Okay, so you're with someone, and they are sharing something just brutally awful. It is so natural to want to connect with them, especially out of your own awful experiences, to build a bridge between you so they can follow you back to a better place.

Here's the thing about those bridges in such moments of acute suffering: they are one-way.

Use the bridge to move closer to *their* experience. Not to pull them over to yours.

Even when you think you know what they're going through. *Especially* when you think you know what they're going through.

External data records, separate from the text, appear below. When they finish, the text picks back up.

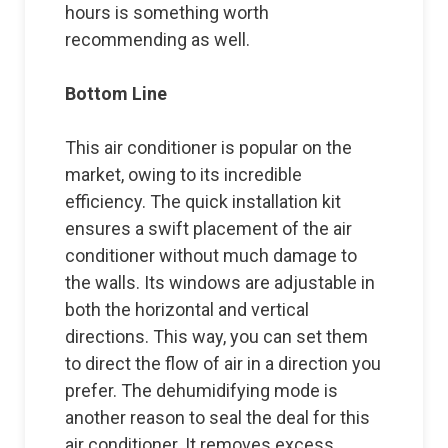
hours is something worth
recommending as well.
Bottom Line
This air conditioner is popular on the
market, owing to its incredible
efficiency. The quick installation kit
ensures a swift placement of the air
conditioner without much damage to
the walls. Its windows are adjustable in
both the horizontal and vertical
directions. This way, you can set them
to direct the flow of air in a direction you
prefer. The dehumidifying mode is
another reason to seal the deal for this
air conditioner. It removes excess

Instead of saying "I know what you're going through," here are some other options:

  1. Don't say anything. Remain there as you were, but allow yourself to keep silent. Just staying there is a body language way to convey, "What you are saying is important and I am listening."
  2. Do a quick scan of your own interior processing: what are you feeling, hearing this? What are your impulses? Acknowledge this to yourself.
  3. Never underestimate the power of a monsyllabic mouth noise in combination with remaining present, e.g. "Mm." "Oof." "Wow." 
  4. Embrace the paradox(es) of the moment: you can't possibly understand - yet you are connecting. Even when you've been through something similar - they are not you. When you have no experience with what they're talking about and it seems horrifying/mystifying - here you are, connecting anyway. Remaining present (if desired) and open-hearted is more than enough good for the moment. 
  5. There may be times when some self-disclosure is appropriate, while honoring the integrity of their distinct situation. Like: "Listening to you I'm remembering some of the things I've experienced that have left me grieving/reeling/confused/etc. too...this kind of thing can be so hard." Connecting to a possible shared feeling in addition to a possible shared experience.
  6. When you need to pull back, accept that need, communicate it, and kindly leave the one you're with. Often I feel badly for not having been able to do more. The thing is, unfixable moments are not made better with overstaying, no matter how guilty I may feel. My worry and sadness about leaving without doing more is my problem, my grief. Not the other person's.

Build the bridge, but remember that it is one-way: you moving toward them, if they want it. Let that be enough, for now.